Don't ask me why so many of these things involve pizza. I have no idea.
He could make a pizza in thirty seconds.
Hands flattening the balls of warm, elastic dough that sat breathing in their flat aluminum beds - he had a farmboy's hands, calloused and big like a puppy's paws; swirling sauce thick with oregano and basil over the crust's white skin. Toppings - flat poker chips of pepperoni, dark-eyed olives, mushrooms and peppers - cheese falling in thick drifts overtop. A quick and graceful Baryishnikov turn, sliding the pan into the oven behind him, and the whole dance began again.
She was obviously out of her mind.
The restaurant was nearly empty, that quiet breath between lunch and dinner. She was sitting at the counter of an empty restaurant listening to Frank Sinatra, drinking her third San Pelligrino and blowing off an organic chemistry lecture she'd really be better off attending, and for what? To watch some nameless fellow make pizza after pizza?
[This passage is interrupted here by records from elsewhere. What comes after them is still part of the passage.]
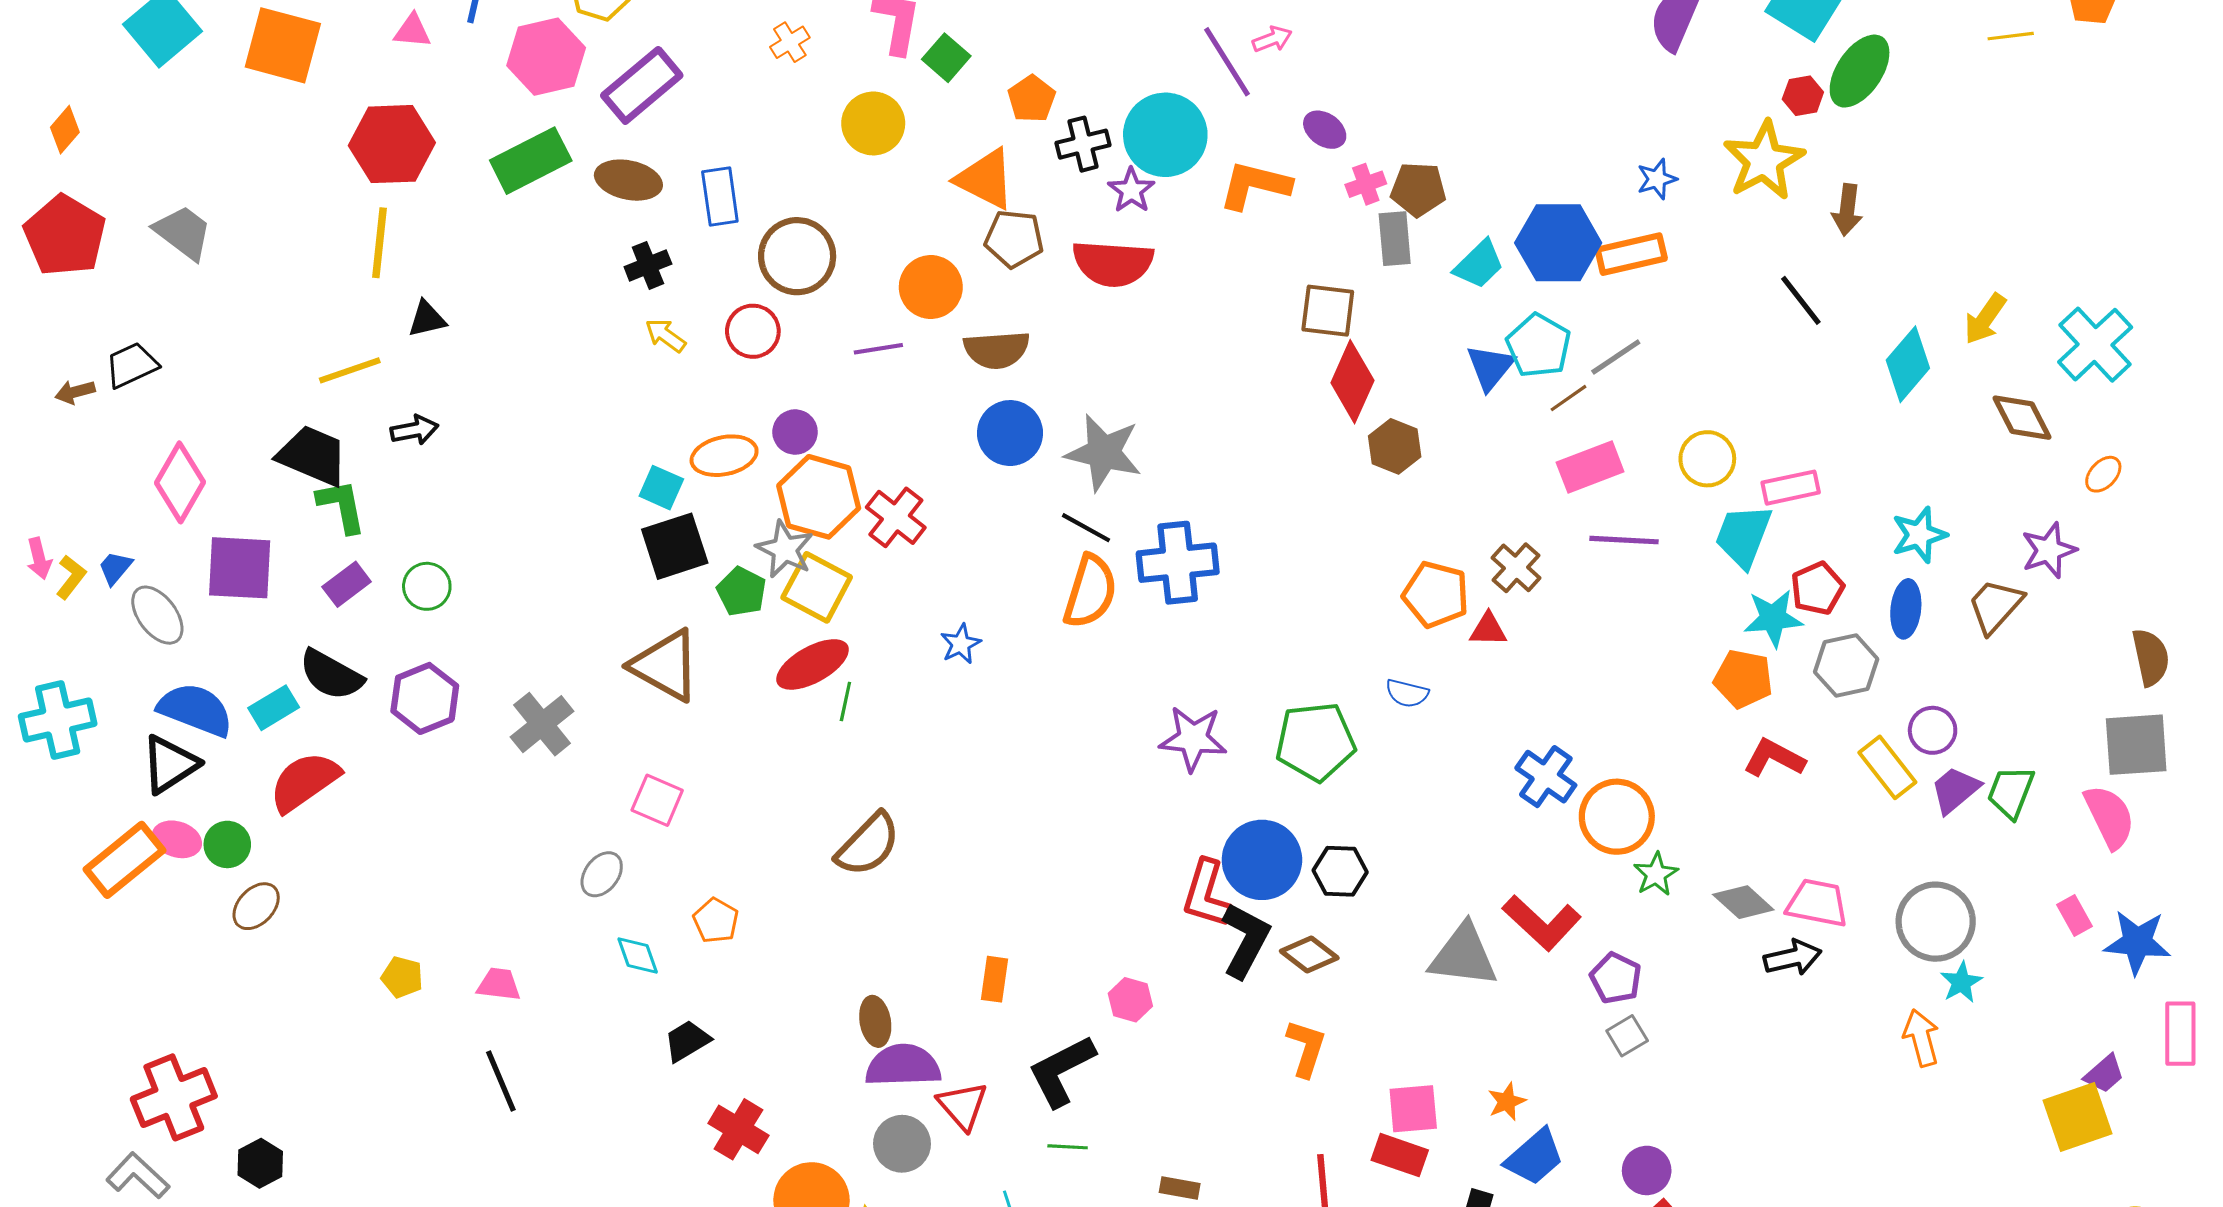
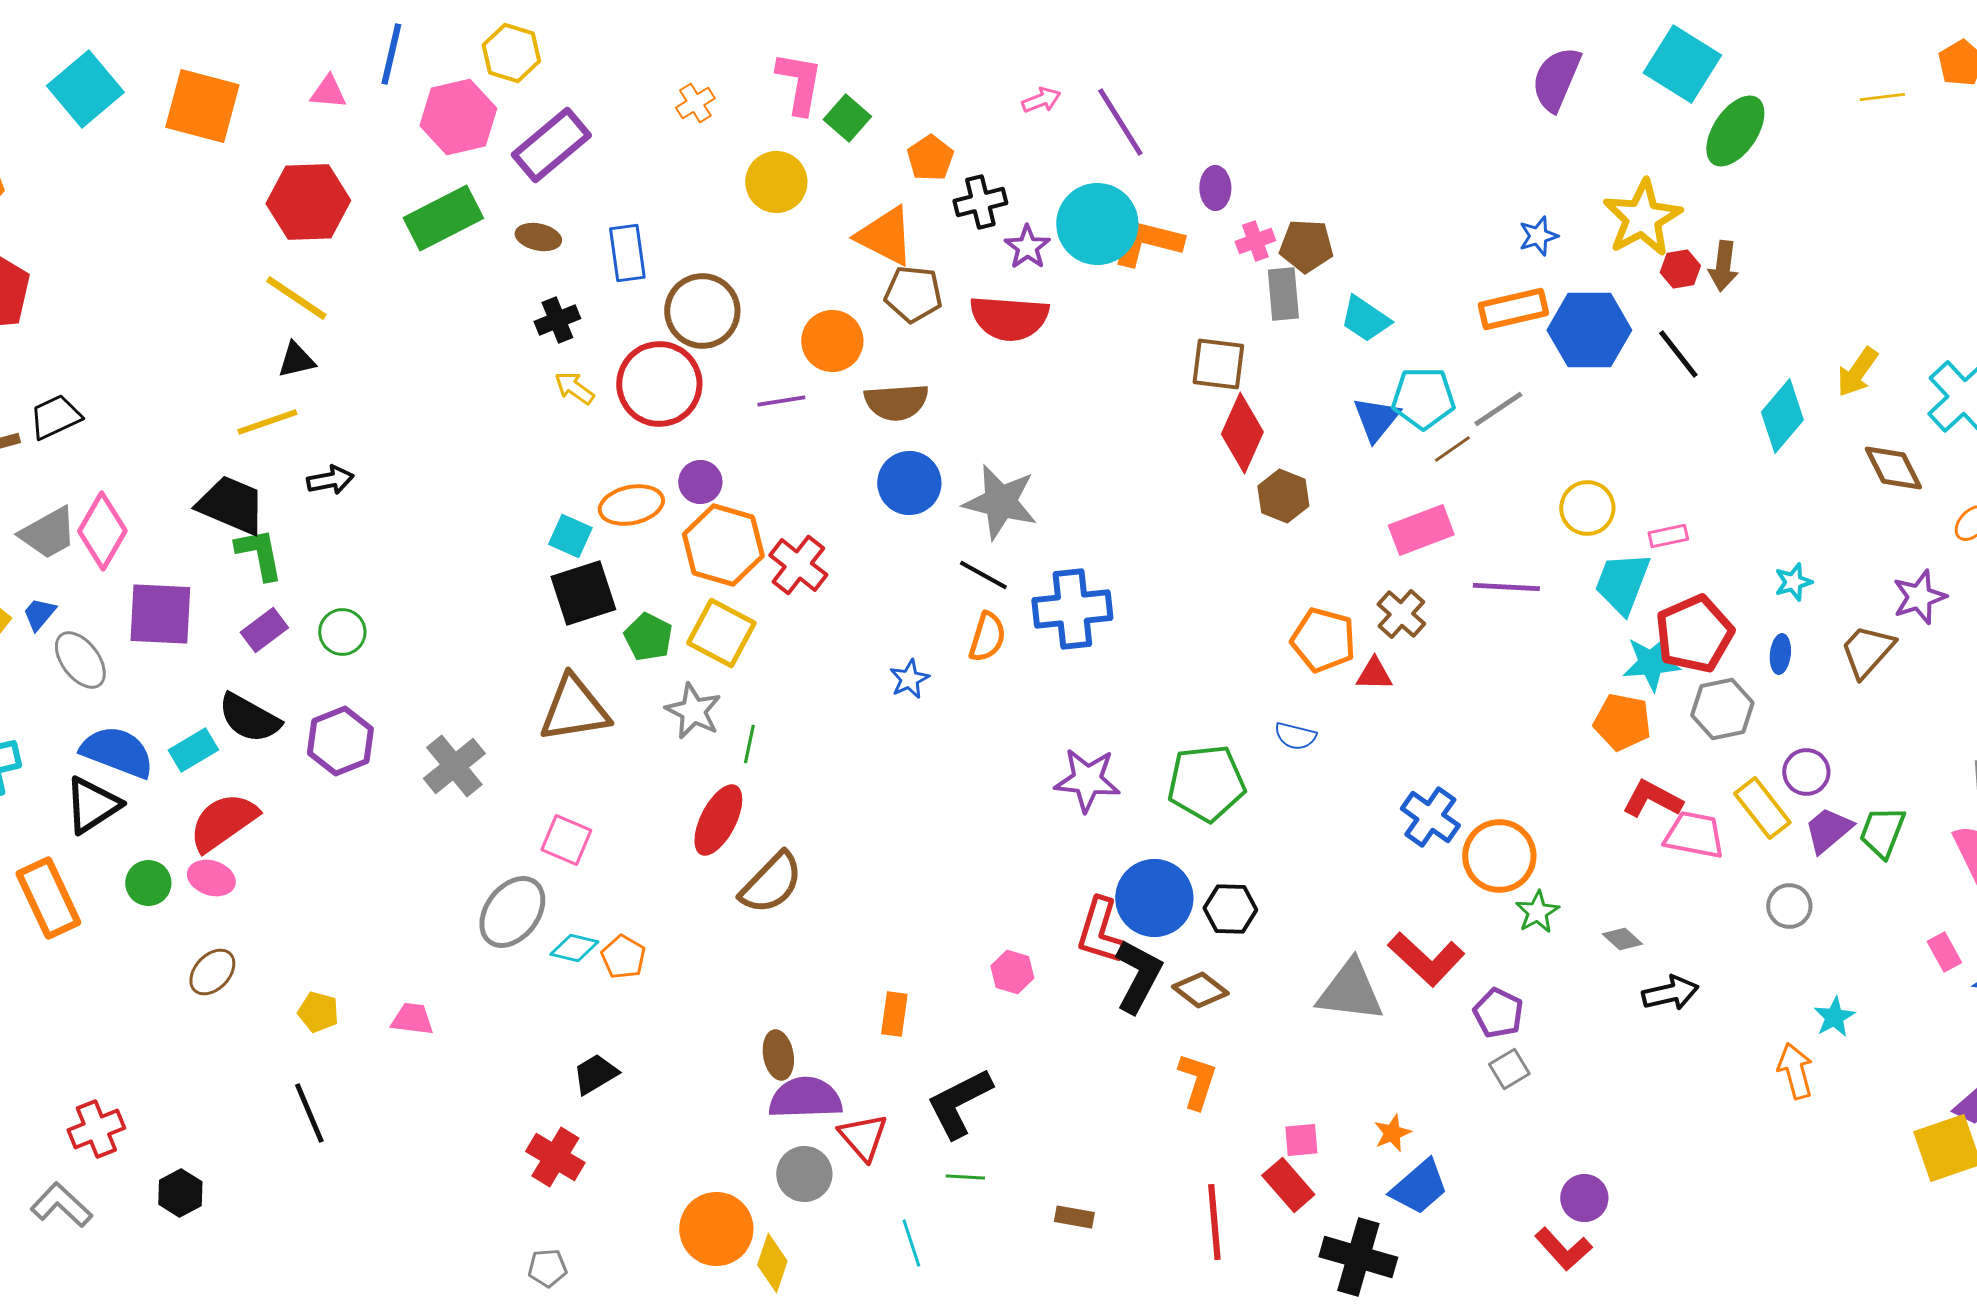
pink arrow: (1272, 39) -> (1041, 100), moved
red hexagon: (1803, 96) -> (1680, 269), moved
purple ellipse: (1325, 130) -> (1215, 188), turned 54
cyan circle: (1165, 135) -> (1097, 224), moved
brown ellipse: (628, 180) -> (538, 237), size x0.7
gray trapezoid: (183, 232) -> (48, 533), moved, turned 114
yellow line: (380, 243) -> (296, 298), turned -62
blue hexagon: (1558, 243) -> (1589, 330), moved
cyan trapezoid: (1479, 264) -> (1365, 319), turned 78
black triangle: (427, 319) -> (296, 360), moved
red circle: (753, 331) -> (659, 384), size x1.6
cyan pentagon: (1539, 346) -> (1423, 398), turned -30
pink rectangle: (1590, 467) -> (1421, 530), moved
pink rectangle: (1791, 488) -> (1668, 536), size x0.7
cyan star: (1919, 535) -> (1793, 582), size x0.7
gray star: (785, 549) -> (693, 711), moved
red pentagon: (1817, 588) -> (1694, 634), size x1.5
orange semicircle: (1090, 591) -> (987, 637), size x0.7
blue ellipse: (1906, 609) -> (1780, 654), size x0.7
blue star: (961, 644) -> (909, 679), moved
red ellipse: (813, 664) -> (718, 820), moved, turned -34
brown triangle: (665, 665) -> (574, 709), turned -38
pink ellipse: (177, 839) -> (211, 878), moved
orange rectangle: (124, 860) -> (48, 898), turned -76
gray ellipse: (602, 874) -> (512, 912), size x1.6
gray diamond: (1743, 902) -> (1622, 939), size x0.7
pink trapezoid: (1817, 903) -> (1694, 835), moved
brown ellipse: (256, 906) -> (212, 972), moved
gray circle: (1936, 922) -> (1789, 906), moved, size x0.6
cyan diamond: (638, 956) -> (574, 948), moved, turned -57
pink hexagon: (1130, 1000) -> (1012, 972), moved
black line: (501, 1081) -> (309, 1113), moved
red cross: (174, 1097) -> (96, 1129), size x0.7
pink square: (1413, 1109) -> (1301, 1140), size x0.7
red cross: (738, 1129) -> (555, 1157), moved
red rectangle: (1400, 1155) -> (1288, 1185), turned 30
purple circle: (1647, 1170) -> (1584, 1198), moved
Why was she doing this?
Colleen would say she'd just have to walk on over there, lean over the counter, give him one of her million dollar smiles and ask him his name. And while she was at it, ask him when he got off work, too.
Easy for Colleen to say. Probably easy for Colleen to do, too.
She'd do it. Yes.
Just get up and walk over there and look up into his dark eyes and ask him.
Hi.
My name's Connie. Connie DiAngelo.
What's yours? Where're you from?
When do you get off work tonight?
You wanna go out? For a coffee? A bite to eat?
Maybe get married?
She straightened her shoulders determinedly.
It would be so easy. Piece of cake. Just walk over and ask him.
Yeah.
Maybe ...
After another water.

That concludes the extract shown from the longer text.